«Perché quella sera al parco, faceva tanto freddo, ci siamo stretti forte, forte e siam finiti dentro». Così cantava Enzo Jannacci in «Ragazzo padre» la storia al «rovescio» di un uomo messo nei guai da una donna che lo aveva sedotto e abbandonato. Che appunto alla polizia cercava di spiegare il proprio stato di indigenza e soprattutto che la persona con cui era stretto «forte» era appunto il figlio. Come ha fatto un signore di 67 anni, sorpreso con il figlio, a rubare: «Siamo disoccupati e abbiamo fame». Ma anche in questo caso i due sono «finiti dentro».
Correva il lontano 1970, Jannacci reduce dal successo clamoroso di «Vengo anch'io, no, tu no» irrompe sul mercato con l'album «La mia gente» che comprende «Mexico e nuvole» scritta da un ancora semisconosciuto Paolo Conte, «Faceva il polo nella banda dell'Ortica» e appunto «Ragazzo padre». Un giovane ingenuo e sprovveduto che dopo un incontro con una donna spregiudicata si ritrova «con un figlio da nutrire». E in un mare di difficoltà perché «...io sono un peccatore per questa societa...». È Disperato «...non so più dove andare ho chiesto anche in comune, non mi lasciano entrare». Fino a quando si abbraccia al parco per ripararsi dal freddo con il figlio ormai ventenne, effusione equivocata ed entrambi si ritrovano in galera.

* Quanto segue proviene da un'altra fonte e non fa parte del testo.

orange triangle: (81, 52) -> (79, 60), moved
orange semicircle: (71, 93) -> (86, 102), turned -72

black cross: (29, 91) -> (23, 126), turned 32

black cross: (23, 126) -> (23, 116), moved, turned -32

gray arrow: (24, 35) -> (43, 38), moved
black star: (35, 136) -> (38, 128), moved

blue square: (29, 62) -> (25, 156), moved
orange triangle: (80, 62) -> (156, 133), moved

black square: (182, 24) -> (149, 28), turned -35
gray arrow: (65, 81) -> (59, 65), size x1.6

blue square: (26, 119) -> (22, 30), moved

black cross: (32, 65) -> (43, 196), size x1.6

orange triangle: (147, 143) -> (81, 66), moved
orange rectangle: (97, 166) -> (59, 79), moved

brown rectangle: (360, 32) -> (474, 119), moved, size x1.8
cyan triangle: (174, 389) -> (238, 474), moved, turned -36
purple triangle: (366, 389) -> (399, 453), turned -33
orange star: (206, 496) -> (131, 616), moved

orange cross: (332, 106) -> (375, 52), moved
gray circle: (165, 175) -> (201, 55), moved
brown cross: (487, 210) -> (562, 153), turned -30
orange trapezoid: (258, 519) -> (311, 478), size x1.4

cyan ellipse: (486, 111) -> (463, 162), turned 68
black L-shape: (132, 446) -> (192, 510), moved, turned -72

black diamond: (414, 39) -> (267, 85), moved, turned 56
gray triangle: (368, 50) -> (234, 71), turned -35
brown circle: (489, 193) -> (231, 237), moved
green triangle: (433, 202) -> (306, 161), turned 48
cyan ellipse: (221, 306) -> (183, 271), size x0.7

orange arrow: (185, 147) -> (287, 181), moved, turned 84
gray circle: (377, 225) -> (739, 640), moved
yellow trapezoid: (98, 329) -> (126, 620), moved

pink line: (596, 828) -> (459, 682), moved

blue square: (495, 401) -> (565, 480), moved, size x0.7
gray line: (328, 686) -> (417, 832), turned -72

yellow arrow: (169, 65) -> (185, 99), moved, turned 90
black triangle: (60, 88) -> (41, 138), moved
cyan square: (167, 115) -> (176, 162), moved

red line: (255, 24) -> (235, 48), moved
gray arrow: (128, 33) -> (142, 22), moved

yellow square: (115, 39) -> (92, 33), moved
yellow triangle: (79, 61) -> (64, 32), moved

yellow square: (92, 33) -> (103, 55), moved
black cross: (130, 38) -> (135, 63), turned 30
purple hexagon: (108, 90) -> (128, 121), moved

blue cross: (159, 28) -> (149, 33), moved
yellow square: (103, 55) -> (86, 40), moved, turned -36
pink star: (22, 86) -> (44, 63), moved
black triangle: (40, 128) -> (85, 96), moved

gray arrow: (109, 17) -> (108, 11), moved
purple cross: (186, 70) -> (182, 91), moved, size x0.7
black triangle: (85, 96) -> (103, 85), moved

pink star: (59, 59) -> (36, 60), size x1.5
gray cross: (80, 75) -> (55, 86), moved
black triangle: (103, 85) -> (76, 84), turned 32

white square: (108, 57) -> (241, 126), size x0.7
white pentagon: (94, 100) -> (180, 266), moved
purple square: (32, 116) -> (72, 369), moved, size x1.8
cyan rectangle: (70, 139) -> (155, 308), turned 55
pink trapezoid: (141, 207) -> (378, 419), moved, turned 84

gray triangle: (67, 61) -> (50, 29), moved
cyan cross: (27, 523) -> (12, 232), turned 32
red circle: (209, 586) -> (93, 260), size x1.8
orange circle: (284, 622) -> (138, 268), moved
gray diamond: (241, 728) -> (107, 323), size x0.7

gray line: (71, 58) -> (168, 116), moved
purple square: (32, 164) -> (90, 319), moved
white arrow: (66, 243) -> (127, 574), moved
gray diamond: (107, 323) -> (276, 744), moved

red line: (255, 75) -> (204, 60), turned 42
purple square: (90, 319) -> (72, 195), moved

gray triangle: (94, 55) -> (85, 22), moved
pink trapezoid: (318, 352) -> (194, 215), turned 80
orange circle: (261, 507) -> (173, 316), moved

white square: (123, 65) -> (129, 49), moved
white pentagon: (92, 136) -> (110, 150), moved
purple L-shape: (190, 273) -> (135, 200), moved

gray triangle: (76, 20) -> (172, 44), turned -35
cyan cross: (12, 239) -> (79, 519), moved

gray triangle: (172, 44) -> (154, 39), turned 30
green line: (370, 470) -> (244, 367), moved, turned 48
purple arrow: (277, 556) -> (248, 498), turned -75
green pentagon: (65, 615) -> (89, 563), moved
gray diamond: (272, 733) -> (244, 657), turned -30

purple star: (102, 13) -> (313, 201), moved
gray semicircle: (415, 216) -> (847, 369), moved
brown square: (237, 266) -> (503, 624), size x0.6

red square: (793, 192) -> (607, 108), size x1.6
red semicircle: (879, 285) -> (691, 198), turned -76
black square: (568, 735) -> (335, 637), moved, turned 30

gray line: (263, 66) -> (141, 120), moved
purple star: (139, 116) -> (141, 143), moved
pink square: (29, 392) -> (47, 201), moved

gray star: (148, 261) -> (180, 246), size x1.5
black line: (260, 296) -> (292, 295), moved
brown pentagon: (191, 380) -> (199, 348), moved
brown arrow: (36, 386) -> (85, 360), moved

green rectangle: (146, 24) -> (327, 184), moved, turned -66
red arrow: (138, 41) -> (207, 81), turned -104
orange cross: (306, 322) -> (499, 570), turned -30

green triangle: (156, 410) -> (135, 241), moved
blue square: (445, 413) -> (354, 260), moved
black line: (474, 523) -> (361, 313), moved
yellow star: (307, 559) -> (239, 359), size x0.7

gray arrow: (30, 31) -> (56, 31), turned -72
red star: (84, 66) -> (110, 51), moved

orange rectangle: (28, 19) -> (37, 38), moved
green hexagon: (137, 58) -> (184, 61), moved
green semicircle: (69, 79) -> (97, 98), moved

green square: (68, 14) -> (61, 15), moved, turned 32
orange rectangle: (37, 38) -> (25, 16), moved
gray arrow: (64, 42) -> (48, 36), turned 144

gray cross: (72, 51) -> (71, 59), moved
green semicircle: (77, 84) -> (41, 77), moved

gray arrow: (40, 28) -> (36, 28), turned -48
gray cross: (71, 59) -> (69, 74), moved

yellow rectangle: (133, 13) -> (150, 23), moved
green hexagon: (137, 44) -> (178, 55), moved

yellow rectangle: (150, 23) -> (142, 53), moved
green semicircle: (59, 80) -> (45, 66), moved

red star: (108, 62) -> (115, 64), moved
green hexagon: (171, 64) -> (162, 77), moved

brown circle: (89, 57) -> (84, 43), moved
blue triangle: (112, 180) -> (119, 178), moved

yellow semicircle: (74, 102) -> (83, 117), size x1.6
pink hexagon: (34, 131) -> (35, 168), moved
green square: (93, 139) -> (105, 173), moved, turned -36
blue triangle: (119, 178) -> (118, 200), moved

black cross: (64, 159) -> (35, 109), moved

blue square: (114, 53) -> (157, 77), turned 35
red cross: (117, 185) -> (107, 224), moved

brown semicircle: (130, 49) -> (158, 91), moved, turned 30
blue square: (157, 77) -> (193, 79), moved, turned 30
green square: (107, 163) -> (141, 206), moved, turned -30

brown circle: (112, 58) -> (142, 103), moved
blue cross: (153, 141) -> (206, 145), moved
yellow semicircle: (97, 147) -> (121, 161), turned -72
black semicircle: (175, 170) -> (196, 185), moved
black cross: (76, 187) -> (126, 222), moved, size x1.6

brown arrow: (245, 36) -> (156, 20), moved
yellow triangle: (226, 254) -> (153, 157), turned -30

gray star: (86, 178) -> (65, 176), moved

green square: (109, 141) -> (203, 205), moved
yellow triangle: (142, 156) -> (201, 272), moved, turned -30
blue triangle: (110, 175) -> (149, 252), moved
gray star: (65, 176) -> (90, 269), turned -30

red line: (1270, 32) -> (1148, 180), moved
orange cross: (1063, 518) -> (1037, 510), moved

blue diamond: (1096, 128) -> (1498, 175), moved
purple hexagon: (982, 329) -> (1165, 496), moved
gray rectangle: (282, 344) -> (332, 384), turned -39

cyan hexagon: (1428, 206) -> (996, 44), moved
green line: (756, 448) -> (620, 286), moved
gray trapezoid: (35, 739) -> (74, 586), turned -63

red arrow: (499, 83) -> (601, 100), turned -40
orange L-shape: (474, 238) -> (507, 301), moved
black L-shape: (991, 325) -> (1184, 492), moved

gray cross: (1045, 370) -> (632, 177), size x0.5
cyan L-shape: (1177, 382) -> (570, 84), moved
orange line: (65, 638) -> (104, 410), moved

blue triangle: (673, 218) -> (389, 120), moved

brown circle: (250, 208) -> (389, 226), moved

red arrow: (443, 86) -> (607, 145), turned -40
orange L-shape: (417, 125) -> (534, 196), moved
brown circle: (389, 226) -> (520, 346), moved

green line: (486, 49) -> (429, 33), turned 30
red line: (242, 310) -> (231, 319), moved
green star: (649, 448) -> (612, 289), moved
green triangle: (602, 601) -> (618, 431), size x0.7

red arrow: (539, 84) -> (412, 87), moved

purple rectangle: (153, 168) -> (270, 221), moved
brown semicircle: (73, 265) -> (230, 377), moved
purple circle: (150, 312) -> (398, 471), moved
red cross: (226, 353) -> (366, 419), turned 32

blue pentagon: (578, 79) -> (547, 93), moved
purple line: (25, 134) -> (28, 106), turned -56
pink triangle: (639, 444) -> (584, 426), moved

Non era un equivoco quello dei carabinieri che hanno sorpreso a La Spezia padre, 67 anni, e figlio, 37, entrambi pregiudicati, in un cantiere. «Siamo disoccupati, così pensavamo di sbarcare il lunario» hanno tentato di giustificarsi, rubando più o meno le parole di Jannacci. Loro infatti, armati di tronchesi, stavano tagliando grossi fili in rame di una vecchia linea elettrica interrata, nell'area dell'ex raffineria della Ip. Avevano già prelevato più parti della vecchia condotta elettrica di alta tensione che serviva la raffineria e le avevano caricate sulla loro macchina.